DATA FOR REVIEW -
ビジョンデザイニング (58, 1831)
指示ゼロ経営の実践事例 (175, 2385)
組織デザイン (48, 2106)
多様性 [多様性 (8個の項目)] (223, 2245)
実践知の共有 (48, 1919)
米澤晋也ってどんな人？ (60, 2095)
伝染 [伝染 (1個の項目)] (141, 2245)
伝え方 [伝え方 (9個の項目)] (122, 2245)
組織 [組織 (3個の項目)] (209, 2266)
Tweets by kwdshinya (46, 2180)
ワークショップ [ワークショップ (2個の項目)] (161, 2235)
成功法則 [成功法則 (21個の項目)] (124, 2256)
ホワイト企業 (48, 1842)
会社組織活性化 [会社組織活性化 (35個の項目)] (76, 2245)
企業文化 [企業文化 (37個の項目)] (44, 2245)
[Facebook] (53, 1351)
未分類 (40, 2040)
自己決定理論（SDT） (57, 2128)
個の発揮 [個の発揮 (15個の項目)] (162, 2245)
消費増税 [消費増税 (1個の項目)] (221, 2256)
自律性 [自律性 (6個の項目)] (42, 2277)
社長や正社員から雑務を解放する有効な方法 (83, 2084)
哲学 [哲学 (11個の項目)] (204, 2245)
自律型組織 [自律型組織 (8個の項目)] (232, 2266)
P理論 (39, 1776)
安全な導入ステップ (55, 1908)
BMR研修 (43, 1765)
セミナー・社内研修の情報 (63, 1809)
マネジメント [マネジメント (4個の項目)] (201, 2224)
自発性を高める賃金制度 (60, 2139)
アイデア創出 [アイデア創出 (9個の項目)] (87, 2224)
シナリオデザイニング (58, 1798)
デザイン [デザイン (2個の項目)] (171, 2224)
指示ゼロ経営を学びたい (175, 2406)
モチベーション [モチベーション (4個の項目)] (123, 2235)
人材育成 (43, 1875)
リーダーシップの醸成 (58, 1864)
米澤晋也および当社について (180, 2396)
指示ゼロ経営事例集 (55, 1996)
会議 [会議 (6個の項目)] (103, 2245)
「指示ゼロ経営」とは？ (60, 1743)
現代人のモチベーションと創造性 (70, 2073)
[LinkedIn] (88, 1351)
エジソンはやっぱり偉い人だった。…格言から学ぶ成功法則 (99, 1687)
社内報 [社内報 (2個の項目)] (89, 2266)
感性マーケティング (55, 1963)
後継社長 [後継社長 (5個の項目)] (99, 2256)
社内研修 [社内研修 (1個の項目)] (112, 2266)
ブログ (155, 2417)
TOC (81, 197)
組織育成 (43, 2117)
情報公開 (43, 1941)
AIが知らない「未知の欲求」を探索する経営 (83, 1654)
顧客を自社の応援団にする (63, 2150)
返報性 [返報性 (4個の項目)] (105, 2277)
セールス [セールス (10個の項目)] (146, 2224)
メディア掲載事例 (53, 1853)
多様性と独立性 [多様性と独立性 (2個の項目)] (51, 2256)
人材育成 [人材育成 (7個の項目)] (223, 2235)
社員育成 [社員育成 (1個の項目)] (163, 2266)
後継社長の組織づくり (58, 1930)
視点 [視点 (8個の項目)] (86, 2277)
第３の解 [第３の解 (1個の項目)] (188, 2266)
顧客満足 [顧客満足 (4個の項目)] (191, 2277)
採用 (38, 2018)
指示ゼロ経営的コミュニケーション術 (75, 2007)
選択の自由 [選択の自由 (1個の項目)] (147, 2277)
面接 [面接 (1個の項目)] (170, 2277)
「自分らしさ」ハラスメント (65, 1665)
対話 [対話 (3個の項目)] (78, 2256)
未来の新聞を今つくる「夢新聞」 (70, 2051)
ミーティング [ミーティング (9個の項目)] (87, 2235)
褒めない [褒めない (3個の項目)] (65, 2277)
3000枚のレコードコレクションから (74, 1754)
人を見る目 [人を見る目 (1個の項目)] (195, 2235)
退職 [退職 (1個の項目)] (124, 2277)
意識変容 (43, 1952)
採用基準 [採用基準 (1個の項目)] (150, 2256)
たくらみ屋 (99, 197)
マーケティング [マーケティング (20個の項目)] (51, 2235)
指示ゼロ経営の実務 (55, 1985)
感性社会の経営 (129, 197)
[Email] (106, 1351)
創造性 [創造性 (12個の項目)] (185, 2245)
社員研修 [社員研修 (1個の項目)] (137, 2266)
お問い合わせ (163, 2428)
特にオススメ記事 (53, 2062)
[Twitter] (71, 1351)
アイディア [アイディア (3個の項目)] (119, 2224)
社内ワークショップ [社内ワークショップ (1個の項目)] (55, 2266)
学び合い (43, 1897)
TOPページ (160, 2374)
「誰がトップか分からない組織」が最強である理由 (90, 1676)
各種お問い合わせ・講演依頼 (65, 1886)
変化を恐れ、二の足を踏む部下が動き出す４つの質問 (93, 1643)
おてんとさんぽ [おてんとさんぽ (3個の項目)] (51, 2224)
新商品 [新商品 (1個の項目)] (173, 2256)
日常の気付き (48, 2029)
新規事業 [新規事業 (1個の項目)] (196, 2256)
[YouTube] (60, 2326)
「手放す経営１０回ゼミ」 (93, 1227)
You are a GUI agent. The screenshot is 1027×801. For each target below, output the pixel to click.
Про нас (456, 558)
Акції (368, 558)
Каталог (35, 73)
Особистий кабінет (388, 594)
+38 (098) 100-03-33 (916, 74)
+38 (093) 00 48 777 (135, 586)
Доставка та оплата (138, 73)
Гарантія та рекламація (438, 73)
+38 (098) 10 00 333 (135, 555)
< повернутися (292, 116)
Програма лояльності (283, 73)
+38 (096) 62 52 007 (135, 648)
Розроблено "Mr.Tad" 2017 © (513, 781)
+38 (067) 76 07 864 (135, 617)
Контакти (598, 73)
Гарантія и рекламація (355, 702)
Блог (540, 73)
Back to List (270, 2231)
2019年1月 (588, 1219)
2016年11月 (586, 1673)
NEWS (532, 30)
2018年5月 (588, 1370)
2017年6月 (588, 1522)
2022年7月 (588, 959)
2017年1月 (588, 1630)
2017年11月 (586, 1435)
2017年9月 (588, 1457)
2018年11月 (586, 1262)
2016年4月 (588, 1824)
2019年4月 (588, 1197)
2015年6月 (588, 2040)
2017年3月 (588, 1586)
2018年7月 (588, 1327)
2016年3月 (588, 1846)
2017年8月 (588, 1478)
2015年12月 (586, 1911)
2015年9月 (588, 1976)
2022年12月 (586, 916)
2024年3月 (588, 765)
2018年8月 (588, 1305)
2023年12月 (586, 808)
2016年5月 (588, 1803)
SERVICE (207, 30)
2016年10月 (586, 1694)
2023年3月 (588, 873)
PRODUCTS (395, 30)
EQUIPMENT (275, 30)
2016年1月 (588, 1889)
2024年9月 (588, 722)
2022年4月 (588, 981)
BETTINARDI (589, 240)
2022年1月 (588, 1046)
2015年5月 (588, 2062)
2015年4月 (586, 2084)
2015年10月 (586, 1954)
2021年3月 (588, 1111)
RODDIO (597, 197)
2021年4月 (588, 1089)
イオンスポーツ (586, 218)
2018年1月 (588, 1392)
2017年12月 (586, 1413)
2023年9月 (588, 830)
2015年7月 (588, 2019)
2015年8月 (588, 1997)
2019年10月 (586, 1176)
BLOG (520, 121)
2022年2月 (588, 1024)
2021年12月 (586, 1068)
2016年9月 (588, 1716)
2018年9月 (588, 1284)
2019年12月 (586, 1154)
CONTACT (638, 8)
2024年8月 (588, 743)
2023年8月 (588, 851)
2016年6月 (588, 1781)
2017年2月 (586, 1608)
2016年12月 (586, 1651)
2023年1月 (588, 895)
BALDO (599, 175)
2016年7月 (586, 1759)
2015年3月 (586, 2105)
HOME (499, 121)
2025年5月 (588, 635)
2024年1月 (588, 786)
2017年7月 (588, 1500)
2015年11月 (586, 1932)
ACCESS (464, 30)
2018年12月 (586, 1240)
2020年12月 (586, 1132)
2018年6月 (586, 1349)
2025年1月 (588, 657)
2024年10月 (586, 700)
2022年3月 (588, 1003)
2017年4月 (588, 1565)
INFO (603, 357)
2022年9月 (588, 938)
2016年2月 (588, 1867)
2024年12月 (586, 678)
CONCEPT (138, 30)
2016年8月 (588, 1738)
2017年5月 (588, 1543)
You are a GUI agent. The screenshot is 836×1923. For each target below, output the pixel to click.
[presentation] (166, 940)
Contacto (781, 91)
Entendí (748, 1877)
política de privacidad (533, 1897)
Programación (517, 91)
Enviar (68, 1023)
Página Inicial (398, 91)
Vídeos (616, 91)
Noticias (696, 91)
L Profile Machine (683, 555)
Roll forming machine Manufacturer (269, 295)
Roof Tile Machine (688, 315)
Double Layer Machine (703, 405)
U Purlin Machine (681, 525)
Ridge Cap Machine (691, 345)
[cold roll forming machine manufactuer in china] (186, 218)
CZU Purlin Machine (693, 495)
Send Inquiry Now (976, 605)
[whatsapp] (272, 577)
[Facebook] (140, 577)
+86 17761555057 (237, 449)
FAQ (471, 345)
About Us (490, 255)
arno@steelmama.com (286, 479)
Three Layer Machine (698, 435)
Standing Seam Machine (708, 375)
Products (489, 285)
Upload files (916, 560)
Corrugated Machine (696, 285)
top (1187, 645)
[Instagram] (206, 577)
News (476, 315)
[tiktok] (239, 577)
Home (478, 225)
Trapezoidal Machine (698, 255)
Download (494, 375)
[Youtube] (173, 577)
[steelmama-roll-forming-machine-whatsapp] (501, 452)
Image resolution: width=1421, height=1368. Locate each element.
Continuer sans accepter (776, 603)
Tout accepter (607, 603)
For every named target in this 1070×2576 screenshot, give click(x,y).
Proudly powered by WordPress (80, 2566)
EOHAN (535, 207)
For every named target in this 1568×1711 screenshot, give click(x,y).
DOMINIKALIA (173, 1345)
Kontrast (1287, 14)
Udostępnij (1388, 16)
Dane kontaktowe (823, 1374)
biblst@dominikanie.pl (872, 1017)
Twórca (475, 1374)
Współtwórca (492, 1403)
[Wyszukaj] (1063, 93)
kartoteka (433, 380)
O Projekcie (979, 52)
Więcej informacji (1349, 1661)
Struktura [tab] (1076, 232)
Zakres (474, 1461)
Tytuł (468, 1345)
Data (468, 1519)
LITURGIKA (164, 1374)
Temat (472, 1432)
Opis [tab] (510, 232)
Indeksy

EXERCISE DIRECTIONS -
Among the entries above, locate the lines containing "自律性 [自律性 (6個の項目)] (42, 2277)" and "メディア掲載事例 (53, 1853)", and transcribe exactly those two lines and all lines between.

ANSWER TO THIS PROBLEM -
自律性 [自律性 (6個の項目)] (42, 2277)
社長や正社員から雑務を解放する有効な方法 (83, 2084)
哲学 [哲学 (11個の項目)] (204, 2245)
自律型組織 [自律型組織 (8個の項目)] (232, 2266)
P理論 (39, 1776)
安全な導入ステップ (55, 1908)
BMR研修 (43, 1765)
セミナー・社内研修の情報 (63, 1809)
マネジメント [マネジメント (4個の項目)] (201, 2224)
自発性を高める賃金制度 (60, 2139)
アイデア創出 [アイデア創出 (9個の項目)] (87, 2224)
シナリオデザイニング (58, 1798)
デザイン [デザイン (2個の項目)] (171, 2224)
指示ゼロ経営を学びたい (175, 2406)
モチベーション [モチベーション (4個の項目)] (123, 2235)
人材育成 (43, 1875)
リーダーシップの醸成 (58, 1864)
米澤晋也および当社について (180, 2396)
指示ゼロ経営事例集 (55, 1996)
会議 [会議 (6個の項目)] (103, 2245)
「指示ゼロ経営」とは？ (60, 1743)
現代人のモチベーションと創造性 (70, 2073)
[LinkedIn] (88, 1351)
エジソンはやっぱり偉い人だった。…格言から学ぶ成功法則 (99, 1687)
社内報 [社内報 (2個の項目)] (89, 2266)
感性マーケティング (55, 1963)
後継社長 [後継社長 (5個の項目)] (99, 2256)
社内研修 [社内研修 (1個の項目)] (112, 2266)
ブログ (155, 2417)
TOC (81, 197)
組織育成 (43, 2117)
情報公開 (43, 1941)
AIが知らない「未知の欲求」を探索する経営 (83, 1654)
顧客を自社の応援団にする (63, 2150)
返報性 [返報性 (4個の項目)] (105, 2277)
セールス [セールス (10個の項目)] (146, 2224)
メディア掲載事例 (53, 1853)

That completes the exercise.